----- Data extract

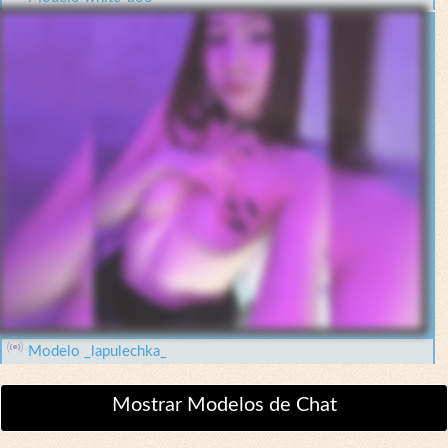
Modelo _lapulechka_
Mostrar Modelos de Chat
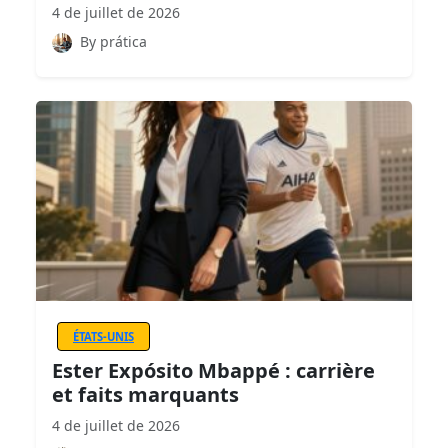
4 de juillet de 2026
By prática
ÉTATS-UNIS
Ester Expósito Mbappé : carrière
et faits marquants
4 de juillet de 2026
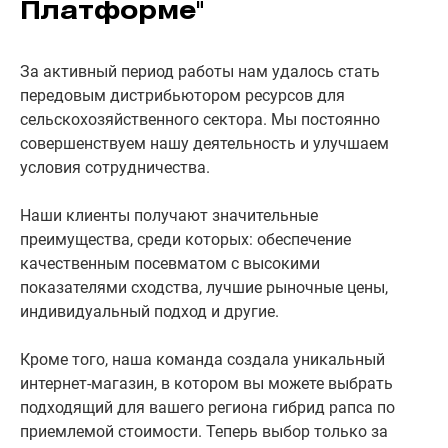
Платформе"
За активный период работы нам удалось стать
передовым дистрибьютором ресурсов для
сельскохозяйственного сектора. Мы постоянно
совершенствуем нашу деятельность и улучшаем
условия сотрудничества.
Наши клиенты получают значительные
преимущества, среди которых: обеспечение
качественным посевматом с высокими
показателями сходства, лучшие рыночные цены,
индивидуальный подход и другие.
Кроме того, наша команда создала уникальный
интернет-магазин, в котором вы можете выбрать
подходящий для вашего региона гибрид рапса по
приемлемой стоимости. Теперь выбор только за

----------

• Exercise requirements: What are the lines from the one with "показателями сходства, лучшие" through the last line of the records above? Quote them exactly and add nothing.

• Reply to the task:
показателями сходства, лучшие рыночные цены,
индивидуальный подход и другие.
Кроме того, наша команда создала уникальный
интернет-магазин, в котором вы можете выбрать
подходящий для вашего региона гибрид рапса по
приемлемой стоимости. Теперь выбор только за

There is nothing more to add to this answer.